## Work instructions
Return each line of the listing exactly, though without its images.

## Source material
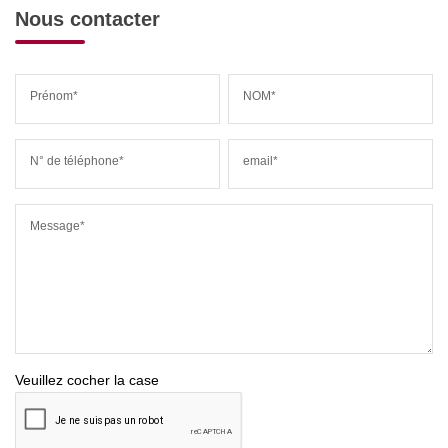
Nous contacter
Prénom*
NOM*
N° de téléphone*
email*
Message*
Veuillez cocher la case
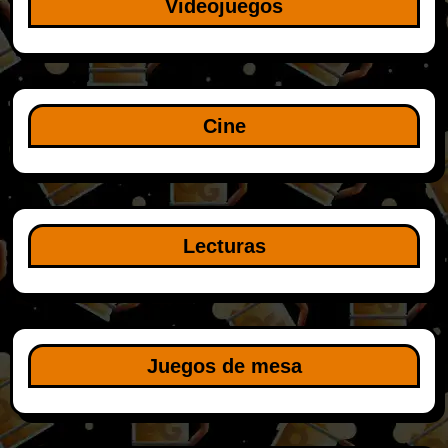
Videojuegos
Cine
Lecturas
Juegos de mesa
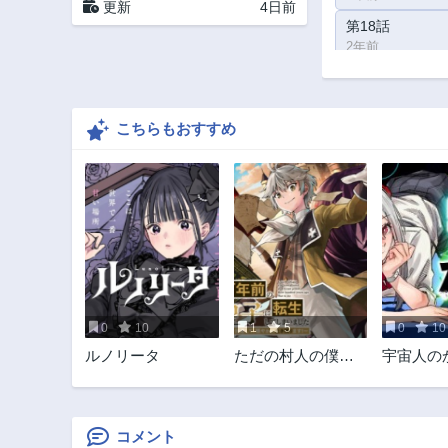
更新
4日前
第18話
2年前
第13話
2年前
こちらもおすすめ
第8話
2年前
第3話
2年前
0
10
1
5
0
10
ルノリータ
ただの村人の僕
宇宙人の
が、三百年前の暴
と
君皇子に転生して
しまいました ～
前世の知識で暗殺
コメント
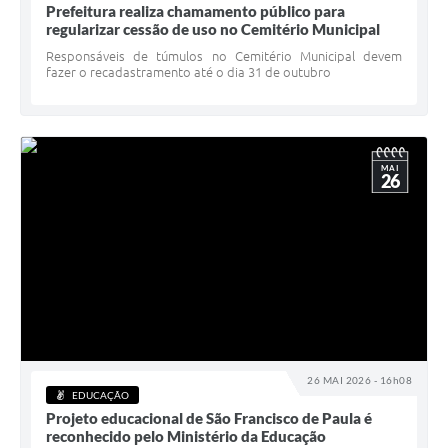
Prefeitura realiza chamamento público para
regularizar cessão de uso no Cemitério Municipal
Responsáveis de túmulos no Cemitério Municipal devem
fazer o recadastramento até o dia 31 de outubro
MAI
26
26 MAI 2026 - 16h08
EDUCAÇÃO
Projeto educacional de São Francisco de Paula é
reconhecido pelo Ministério da Educação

## Answer to the problem
Nous contacter
Prénom*
NOM*
N° de téléphone*
email*
Message*
Veuillez cocher la case
Videojuegos
Cine
Lecturas
Juegos de mesa
更新
4日前
第18話
2年前
第13話
2年前
こちらもおすすめ
第8話
2年前
第3話
2年前
0
10
1
5
0
10
ルノリータ
ただの村人の僕
宇宙人の
が、三百年前の暴
と
君皇子に転生して
しまいました ～
前世の知識で暗殺
コメント
Prefeitura realiza chamamento público para
regularizar cessão de uso no Cemitério Municipal
Responsáveis de túmulos no Cemitério Municipal devem
fazer o recadastramento até o dia 31 de outubro
MAI
26
26 MAI 2026 - 16h08
EDUCAÇÃO
Projeto educacional de São Francisco de Paula é
reconhecido pelo Ministério da Educação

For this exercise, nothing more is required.